"""

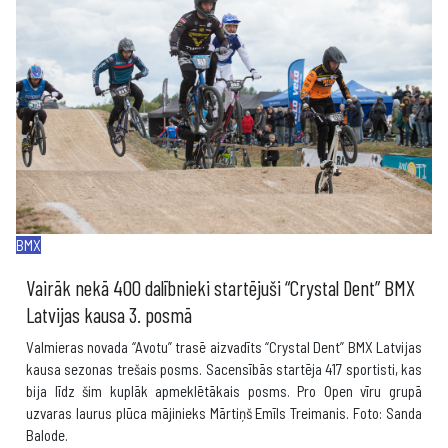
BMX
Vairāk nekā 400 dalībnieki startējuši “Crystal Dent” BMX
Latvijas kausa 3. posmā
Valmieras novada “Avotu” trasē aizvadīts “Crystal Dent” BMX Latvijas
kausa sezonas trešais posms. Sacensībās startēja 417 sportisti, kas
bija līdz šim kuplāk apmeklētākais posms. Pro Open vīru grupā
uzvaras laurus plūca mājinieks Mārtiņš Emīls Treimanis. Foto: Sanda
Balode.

"""
"""

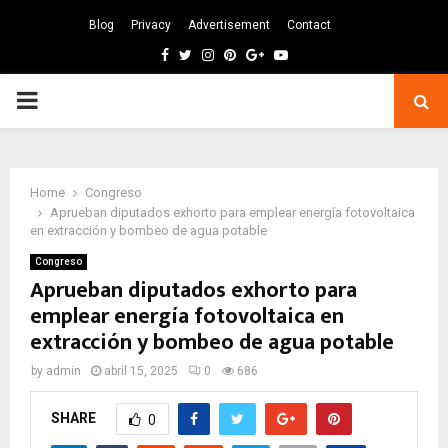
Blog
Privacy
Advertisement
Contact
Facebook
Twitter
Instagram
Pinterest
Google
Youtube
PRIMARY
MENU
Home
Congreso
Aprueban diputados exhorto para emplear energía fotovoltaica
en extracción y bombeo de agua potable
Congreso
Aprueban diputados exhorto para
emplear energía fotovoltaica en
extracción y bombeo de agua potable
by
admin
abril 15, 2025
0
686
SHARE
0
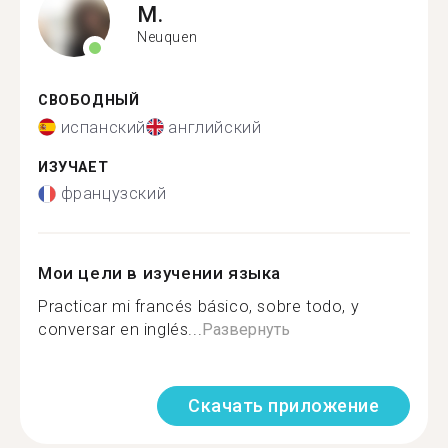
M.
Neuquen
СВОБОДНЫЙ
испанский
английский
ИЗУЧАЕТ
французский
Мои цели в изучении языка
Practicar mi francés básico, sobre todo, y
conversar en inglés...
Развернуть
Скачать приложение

"""

Search the data above for the word "energía" and report how many lines contain it, with nothing further.

2